Despite these benefits, protein semi-syntheisis using SspDnaE has one major drawback: the N- and C-intein fragments are 123 and 36 amino acids, respectively, and the split site is conserved in all other naturally occurring split inteins. Thus, the N-intein is beyond the scope of efficient linear peptide synthesis, and while the C-intein is accessible by solid-phase peptide synthesis, the addition of any synthetic cargo as a C-extein puts this fragment nearly out of reach as well. To address this problem, several groups revisited the notion of artificially split inteins, in search of PTS systems with at least one, short, synthetically tractable intein fragment. One particularly interesting result of these studies was the discovery that the naturally intact DnaB intein from Ssp could be split 11 residues from its N-terminus to generate a functional PTS system.[30] Unlike naturally split inteins, which all have a shorter C-intein, the split SspDnaB intein could be used to splice synthetic moities onto the N-termini of proteins.[31] Additional studies have uncovered artificially split inteins with C-fragments as short as 6 and 15 amino acids.[32, 33] Although these new split inteins resolve the issue of synthetic accessibility, they are typically used at high concentrations, presumably due to their diminished binding affinities relative to naturally occurring split inteins.[34]

The most significant advantage of PTS-based protein semi-synthesis over chemical ligation is that it can be readily applied in vivo (Figure 2c). In purified systems, reaction specificity is governed simply by the functional groups present in the molecules of interest, but in living systems, orthogonal protein chemistry becomes increasingly challenging.[35] Split inteins overcome this problem by acting as a ligation auxiliary that engenders virtually absolute specificity to the splicing reaction of interest. Indeed PTS has been used in vivo to label proteins with synthetic probes[36] and to construct a therapeutic gene product from its fragments.[37] In the later study, the authors overcame the size-limitations of adeno-associated viral vectors for gene therapy by splitting the cargo into two fragments and assembling the therapeutic target in vivo by PTS. Importantly, this work demonstrated the potential utility of split inteins as more than just a research tool.
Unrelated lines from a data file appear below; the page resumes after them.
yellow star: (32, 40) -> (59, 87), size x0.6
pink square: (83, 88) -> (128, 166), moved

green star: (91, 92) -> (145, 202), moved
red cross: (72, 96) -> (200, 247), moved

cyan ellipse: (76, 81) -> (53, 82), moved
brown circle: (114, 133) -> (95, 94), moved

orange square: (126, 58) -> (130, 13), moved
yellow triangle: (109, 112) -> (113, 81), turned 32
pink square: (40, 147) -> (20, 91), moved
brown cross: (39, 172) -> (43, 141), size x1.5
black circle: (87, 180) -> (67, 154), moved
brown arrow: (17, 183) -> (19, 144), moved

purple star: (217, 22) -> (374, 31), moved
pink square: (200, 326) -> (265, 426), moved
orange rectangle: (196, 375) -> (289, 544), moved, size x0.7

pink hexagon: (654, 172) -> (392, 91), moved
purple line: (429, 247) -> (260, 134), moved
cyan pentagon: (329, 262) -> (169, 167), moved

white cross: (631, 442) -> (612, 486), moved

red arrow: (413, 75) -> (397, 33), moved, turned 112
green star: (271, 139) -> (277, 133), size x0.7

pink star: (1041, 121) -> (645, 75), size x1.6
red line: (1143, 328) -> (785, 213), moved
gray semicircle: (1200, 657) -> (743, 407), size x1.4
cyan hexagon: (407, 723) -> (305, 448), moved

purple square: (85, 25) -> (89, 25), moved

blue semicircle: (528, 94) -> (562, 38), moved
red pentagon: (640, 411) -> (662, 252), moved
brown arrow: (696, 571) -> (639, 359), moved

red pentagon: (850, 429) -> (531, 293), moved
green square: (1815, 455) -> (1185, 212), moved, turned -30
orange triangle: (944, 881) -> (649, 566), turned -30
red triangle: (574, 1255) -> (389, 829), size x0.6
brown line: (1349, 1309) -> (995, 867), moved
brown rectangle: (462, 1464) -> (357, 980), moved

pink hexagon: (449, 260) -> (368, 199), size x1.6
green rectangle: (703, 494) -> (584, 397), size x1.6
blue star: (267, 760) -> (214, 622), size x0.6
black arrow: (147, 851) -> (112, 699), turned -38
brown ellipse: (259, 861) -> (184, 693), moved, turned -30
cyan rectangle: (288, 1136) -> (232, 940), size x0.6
Conditional protein splicing (CPS), the activation or inhibition of protein splicing in the presence of an extrinsic modulator, is perhaps the most intriguing application of split inteins (Figure 2d). CPS systems show promise as a powerful tool to manipulate protein function in vivo. While such modules have been developed with intact inteins,[38] split inteins provide an optimal platform for CPS, given that control over fragment complementation inherently implies control over protein splicing. Indeed split intein CPS systems have been engineered to be responsive to small molecules,[39, 40] light,[41-43] and proteolysis.[41] In an interesting recent study from Mootz and coworkers, an artificially split SspDnaB intein was outfitted with an uncleavable isopeptide bond bearing a peptidyl side-chain at position 1 of the N-intein and a photo-cleavable 4,5-dimethoxy-2- nitrobenzyl (DMNB) group capping the N-terminus in place of an N-extein.[44] This construct was splicing-incompetent, however upon photolysis of the DMNB moiety, it efficiently catalyzed C-extein cleavage, releasing a protein of interest with a free N-terminus. As proof of concept of this technology, the authors demonstrated that they could control a coagulation cascade in human blood plasma by photo-caging the activity of prothrombin. Importantly, this study not only showed the potential power of CPS, but it also demonstrated that PTS side reactions could be harnessed to control protein function.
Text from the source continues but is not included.